While our Facebook feeds are filled with joyous pictures of holiday gatherings, concerts, and celebrations, our own private lives may be completely different.

If you have a child with PANDAS, then you know exactly what I mean. If you don’t have one, then chances are, you know one. If you do, please reach out to them. They are exhausted, and just trying to hold it together.

They may decide it’s easier to withdraw and go into hermit mode. They aren’t trying to be unsociable. They are just trying to survive, and trust me, their desire for a good friend, wine, abd dark chocolate is most assuredly still there.

If the walls do crack some, and you see Facebook posts that aren’t so jolly and merry, please try not to forget the amount of courage it took them to click on that “post” button. Know that just because we choose to be transparent, doesn’t mean that we are ungrateful, or that we aren’t appreciative of our blessings.

I think in most cases, we are even more grateful for we have been blessed with, because we are able to see how priceless the little things truly are.

Regardless of who reads this, I urge you to reach out. Just reach out.

If you are a parents of a PANDAS child, who is just barely keeping your head above water…just reach out. Don’t be afraid to as for help. There are many of us out there when would love to help you carry your burden, on your journey.

You can do this, and you don’t have to do this alone.

If you know a PANDAS parent, then again…just reach out. Sometimes all we need is a good ear, and a shoulder to cry on, and of course chocolate and wine never hurt.

The Journey


“You are so lucky – you really could have have it so much worse!!”.

I have heard that quite a bit over the past few years, since our journey with PANDAS first began. It’s usually followed up with names of pretty terrible childhood diseases, like leukemia, CF, Downs, and what not. Now, don’t get me wrong. If either of my children ever got cancer, I would be devastated, and despite the hardships that they have both had to endure, I am grateful that my daughter’s PANDAS is every now and then, somewhat manageable, and is not by it’s self, a life threatening disease.

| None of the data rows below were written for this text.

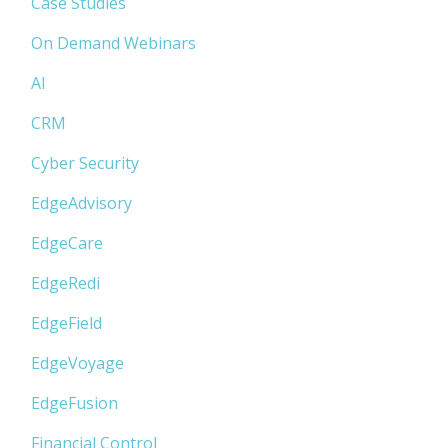
Case Studies
On Demand Webinars
AI
CRM
Cyber Security
EdgeAdvisory
EdgeCare
EdgeRedi
EdgeField
EdgeVoyage
EdgeFusion
Financial Control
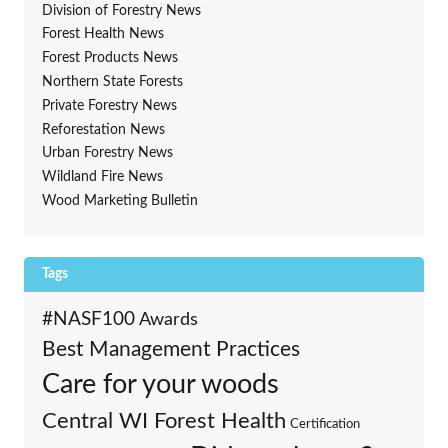
Division of Forestry News
Forest Health News
Forest Products News
Northern State Forests
Private Forestry News
Reforestation News
Urban Forestry News
Wildland Fire News
Wood Marketing Bulletin
Tags
#NASF100
Awards
Best Management Practices
Care for your woods
Central WI Forest Health
Certification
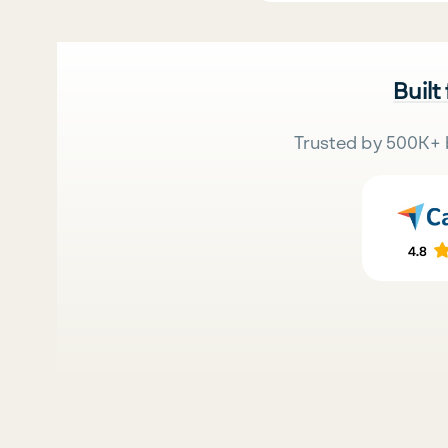
Built
Trusted by 500K+ 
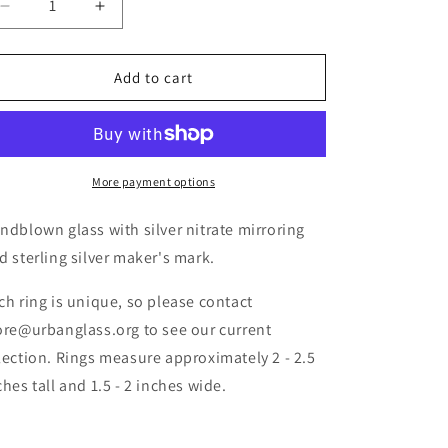
Add to cart
More payment options
ndblown glass with silver nitrate mirroring
d sterling silver maker's mark.
ch ring is unique, so please contact
ore@urbanglass.org to see our current
lection. Rings measure approximately 2 - 2.5
ches tall and 1.5 - 2 inches wide.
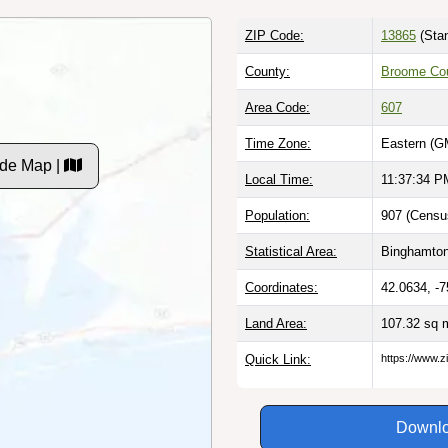
ZIP Code:
13865
(Stan
County:
Broome Co
Area Code:
607
Time Zone:
Eastern (G
de Map |
Local Time:
11:37:35 P
Population:
907 (Censu
Statistical Area:
Binghamton
Coordinates:
42.0634, -
Land Area:
107.32 sq 
Quick Link:
https://www.z
Downlo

However, that does nothing to lessen how devastatingly life-altering it can be.

As much as it stings hearing someone try to nullify our trials, with a greater trial, I try and remind myself that that people usually do that to make themselves feel more comfortable. It’s hard sharing your struggles with anyone, be it a complete stranger, to a close friend. We, as the “sharers” have to chip away at walls that we have spend months, sometimes years putting up, just to survive the bombshells that life has brought us. And the receivers are left trying to decide what to do with heartache so deep, that they are often times left wondering what to do with it.

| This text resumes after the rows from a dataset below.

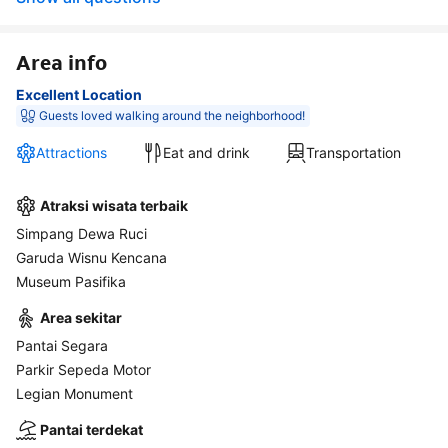
Area info
Excellent Location
Guests loved walking around the neighborhood!
Attractions
Eat and drink
Transportation
Atraksi wisata terbaik
Simpang Dewa Ruci
Garuda Wisnu Kencana
Museum Pasifika
Area sekitar
Pantai Segara
Parkir Sepeda Motor
Legian Monument
Pantai terdekat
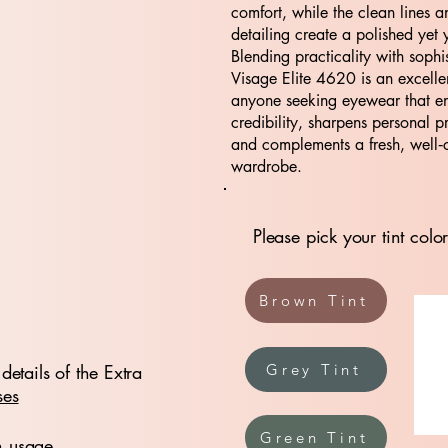
comfort, while the clean lines a
detailing create a polished yet y
Blending practicality with sophis
Visage Elite 4620 is an excelle
anyone seeking eyewear that e
credibility, sharpens personal p
and complements a fresh, well‑
wardrobe.
Please pick your tint color
Brown Tint
details of the Extra
Grey Tint
ses
Green Tint
n usage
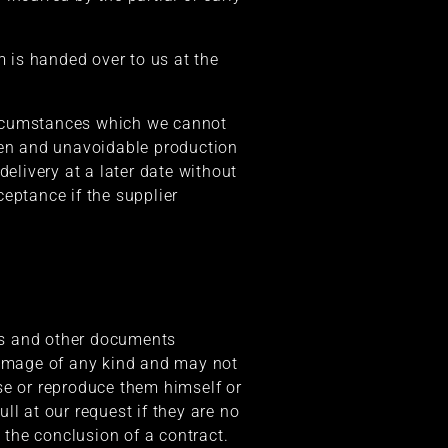
m is handed over to us at the
 circumstances which we cannot
seen and unavoidable production
livery at a later date without
ceptance if the supplier
ons and other documents
 damage of any kind and may not
se or reproduce them himself or
ll at our request if they are no
 the conclusion of a contract.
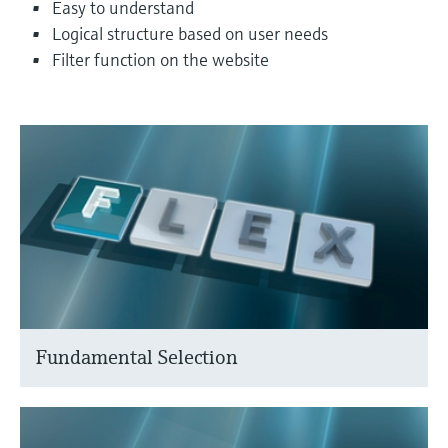
Easy to understand
Logical structure based on user needs
Filter function on the website
Fundamental Selection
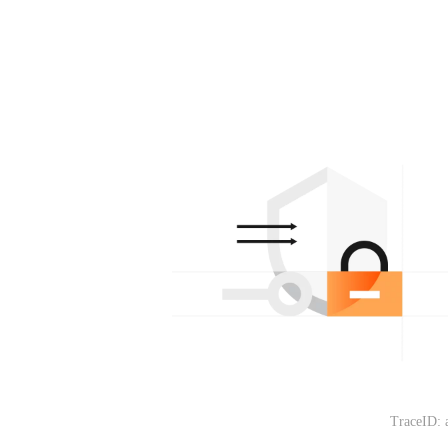
TraceID:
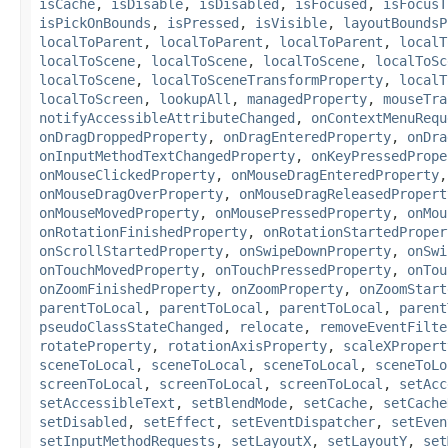
isCache
,
isDisable
,
isDisabled
,
isFocused
,
isFocusT
isPickOnBounds
,
isPressed
,
isVisible
,
layoutBoundsP
localToParent
,
localToParent
,
localToParent
,
localT
localToScene
,
localToScene
,
localToScene
,
localToSc
localToScene
,
localToSceneTransformProperty
,
localT
localToScreen
,
lookupAll
,
managedProperty
,
mouseTra
notifyAccessibleAttributeChanged
,
onContextMenuRequ
onDragDroppedProperty
,
onDragEnteredProperty
,
onDra
onInputMethodTextChangedProperty
,
onKeyPressedPrope
onMouseClickedProperty
,
onMouseDragEnteredProperty
onMouseDragOverProperty
,
onMouseDragReleasedPropert
onMouseMovedProperty
,
onMousePressedProperty
,
onMou
onRotationFinishedProperty
,
onRotationStartedProper
onScrollStartedProperty
,
onSwipeDownProperty
,
onSwi
onTouchMovedProperty
,
onTouchPressedProperty
,
onTou
onZoomFinishedProperty
,
onZoomProperty
,
onZoomStart
parentToLocal
,
parentToLocal
,
parentToLocal
,
parent
pseudoClassStateChanged
,
relocate
,
removeEventFilte
rotateProperty
,
rotationAxisProperty
,
scaleXPropert
sceneToLocal
,
sceneToLocal
,
sceneToLocal
,
sceneToLo
screenToLocal
,
screenToLocal
,
screenToLocal
,
setAcc
setAccessibleText
,
setBlendMode
,
setCache
,
setCache
setDisabled
,
setEffect
,
setEventDispatcher
,
setEven
setInputMethodRequests
,
setLayoutX
,
setLayoutY
,
set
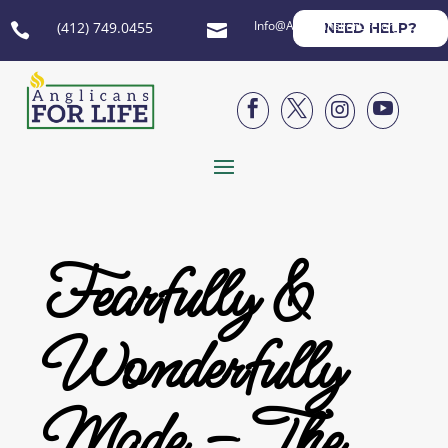
Info@AnglicansForLife.org
(412) 749.0455
NEED HELP?






Fearfully &
Wonderfully
Made – The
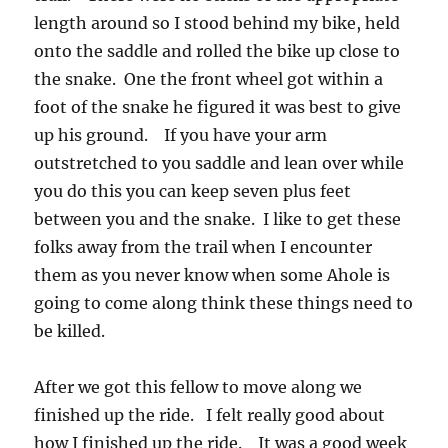
length around so I stood behind my bike, held
onto the saddle and rolled the bike up close to
the snake. One the front wheel got within a
foot of the snake he figured it was best to give
up his ground. If you have your arm
outstretched to you saddle and lean over while
you do this you can keep seven plus feet
between you and the snake. I like to get these
folks away from the trail when I encounter
them as you never know when some Ahole is
going to come along think these things need to
be killed.
After we got this fellow to move along we
finished up the ride. I felt really good about
how I finished up the ride. It was a good week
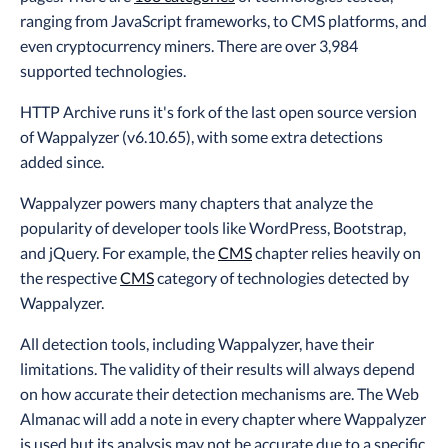
ranging from JavaScript frameworks, to CMS platforms, and
even cryptocurrency miners. There are over 3,984
supported technologies.
HTTP Archive runs it's fork of the last open source version
of Wappalyzer (v6.10.65), with some extra detections
added since.
Wappalyzer powers many chapters that analyze the
popularity of developer tools like WordPress, Bootstrap,
and jQuery. For example, the
CMS
chapter relies heavily on
the respective
CMS
category of technologies detected by
Wappalyzer.
All detection tools, including Wappalyzer, have their
limitations. The validity of their results will always depend
on how accurate their detection mechanisms are. The Web
Almanac will add a note in every chapter where Wappalyzer
is used but its analysis may not be accurate due to a specific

You see, many of us have had years to figure out how to navigate through our journey. Sometimes even a lifetime.

But, to those we encounter, or those who haven’t walked our same journey, hand in hand with us, it’s uncharted territory, full of unimaginable terrors.

So, as their way of coping, they come up with something even more terrifying. An even bigger trial.

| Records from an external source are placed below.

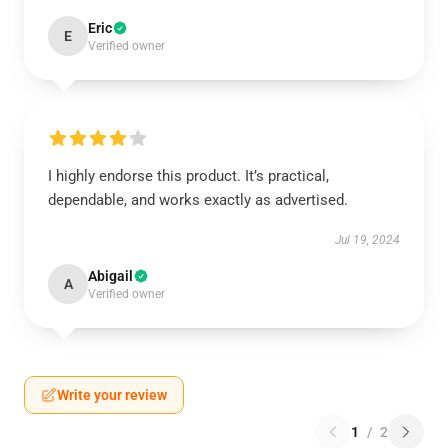
Eric
E
Verified owner
I highly endorse this product. It’s practical,
dependable, and works exactly as advertised.
Jul 19, 2024
Abigail
A
Verified owner
Write your review
1
/
2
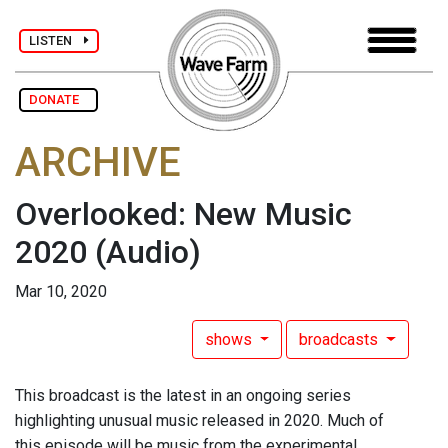
LISTEN
DONATE
ARCHIVE
Overlooked: New Music
2020
(Audio)
Mar 10, 2020
shows
broadcasts
This broadcast is the latest in an ongoing series
highlighting unusual music released in 2020. Much of
this episode will be music from the experimental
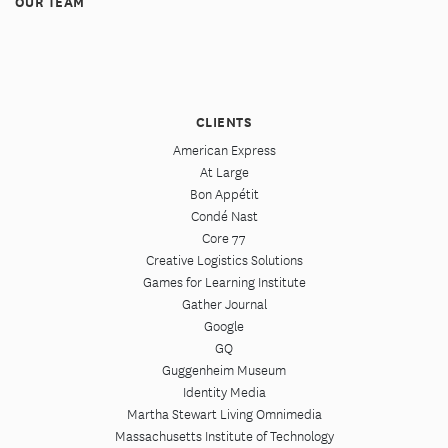
OUR TEAM
CLIENTS
American Express
At Large
Bon Appétit
Condé Nast
Core 77
Creative Logistics Solutions
Games for Learning Institute
Gather Journal
Google
GQ
Guggenheim Museum
Identity Media
Martha Stewart Living Omnimedia
Massachusetts Institute of Technology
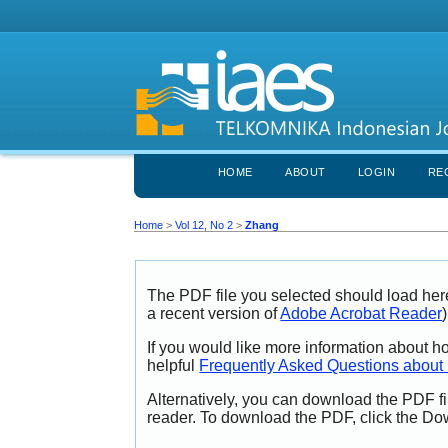
HOME
ABOUT
LOGIN
RE
Home
>
Vol 12, No 2
>
Zhang
The PDF file you selected should load her
a recent version of
Adobe Acrobat Reader
)
If you would like more information about h
helpful
Frequently Asked Questions abou
Alternatively, you can download the PDF fi
reader. To download the PDF, click the Do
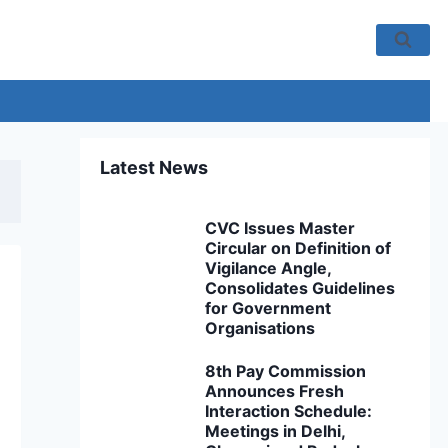
Latest News
CVC Issues Master
Circular on Definition of
Vigilance Angle,
Consolidates Guidelines
for Government
Organisations
8th Pay Commission
Announces Fresh
Interaction Schedule:
Meetings in Delhi,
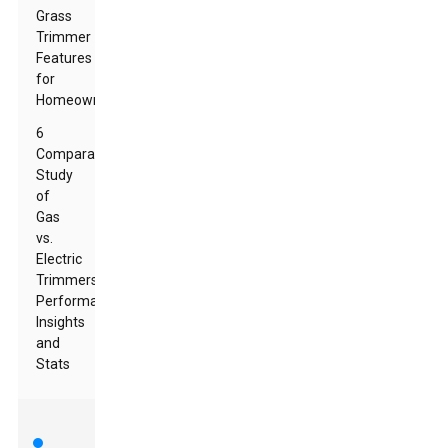
Grass
Trimmer
Features
for
Homeowners
6
Comparative
Study
of
Gas
vs.
Electric
Trimmers:
Performance
Insights
and
Stats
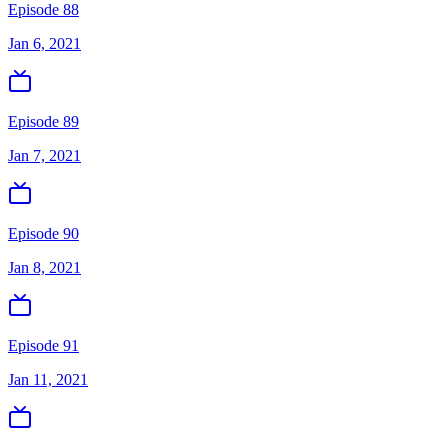
Episode 88
Jan 6, 2021
Episode 89
Jan 7, 2021
Episode 90
Jan 8, 2021
Episode 91
Jan 11, 2021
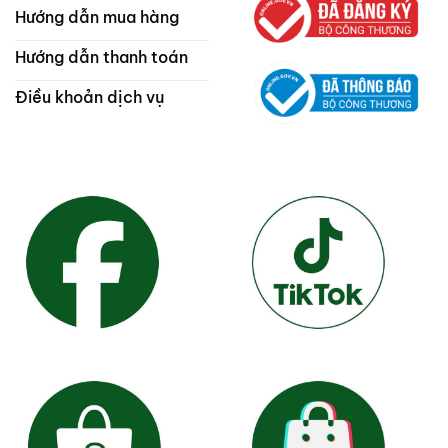
Hướng dẫn mua hàng
Hướng dẫn thanh toán
Điều khoản dịch vụ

I first saw this phenomenon when I was widowed 6 years ago, at the age of 35. People would tell me how they knew someone who had lost their spouse and all of their children in a horrible car wreck. Of course, my heart broke for that person, but their tragidy didn’t do anything to lesson my own.

You see, the greatest grief we will ever experience is when something happens directly in our lives.

So, if you are reading this, and have a friend or family member who is a parent to a PANDAS kid, know that we know how blessed we are. We really do. We have learned how to celebrate the small things like you wouldn’t believe. But, also know that our struggle is very real. Our heartache is deep, and we grieve daily just for normalcy.

I know that embracing our pain, is a lot to ask. The price you pay to be friends with any special needs mama, will be great. But I promise, the return will be even greater.

Just listen. That’s all any of us ever really want. Just listen.

If you are a PANDAS parent reading this,or any mama of a Special kid, remember – they don’t know what it’s like to be on your journey. Show them. Tell them. And give them Grace when they respond , because they really don’t know.